The paper provides the first detailed analysis of UTe$_2$'s electronic structure under pressure using density functional theory, highlighting the role of Coulomb interactions and stress direction.

Findings

Fermi surfaces are insensitive to pressure without f-electron involvement.

Significant pressure dependence observed in f-electron contributions at the Fermi level.

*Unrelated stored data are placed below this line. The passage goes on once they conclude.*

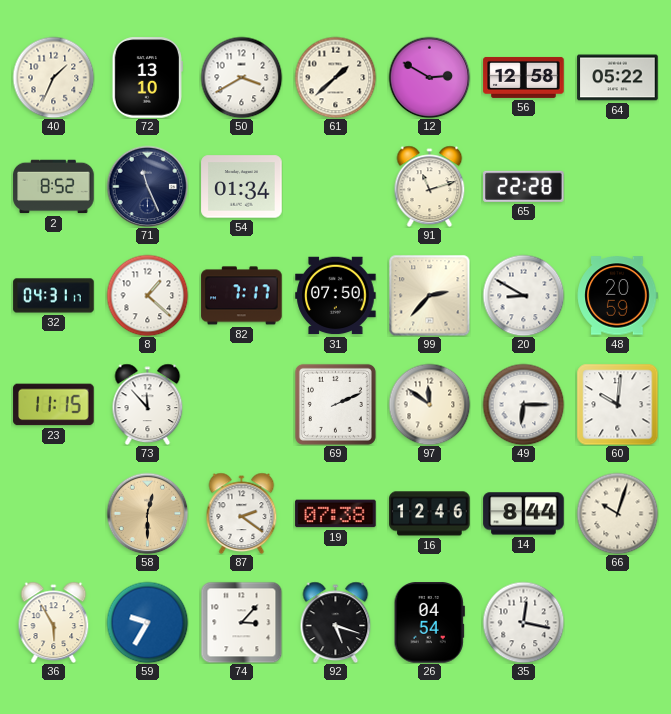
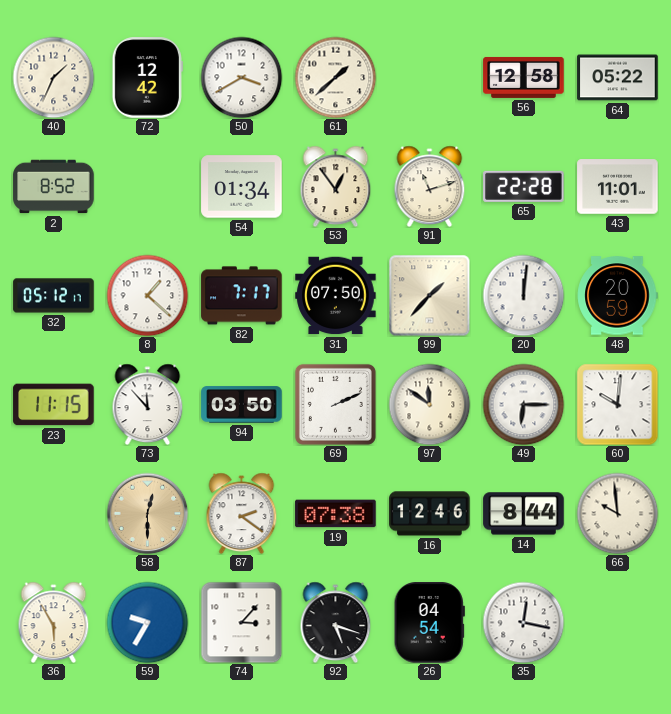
72: 13:10 -> 12:42
12: 2:50 -> none
71: 11:26 -> none
53: none -> 12:54
43: none -> 11:01
32: 04:31 -> 05:12
99: 2:37 -> 1:37
20: 8:50 -> 12:01
94: none -> 03:50
66: 10:03 -> 9:59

Density of states increases under compressive stress along the [010] axis.

Abstract

A heavy-fermion paramagnet UTe$_2$ has been a strong candidate for a spin-triplet superconductor. Experiments on UTe$_2$ under pressure have been vigorously conducted, and rich phase diagrams have been suggested. Multiple superconducting phases exist in the pressure region of $0 \leq P < 1.8 \mathrm{\;GPa}$, and an antiferromagnetic ordered state is observed in the high pressure region $P > 1.8 \mathrm{\;GPa}$. However, under pressure, the underlying electronic structure in the normal state has not been clarified, although knowledge of electronic structures is essential for studying magnetic and superconducting states. As an indispensable step toward understanding the phase diagram of UTe$_2$, we study the electronic structure under hydrostatic and uniaxial stresses based on the density functional theory with and without employing structural optimization. It is shown that the low-energy band structure and Fermi surfaces are not sensitive to pressure for parameters where itinerant $f$-electrons are not essential. However, we find a significant pressure dependence for a certain Coulomb interaction $U$ of the GGA+$U$ calculation, where the large weight of $f$-electrons appears at the Fermi level. An increase in the density of states at the Fermi level is observed under pressure, which is attributed to compressive stress along the [010] crystallographic axis.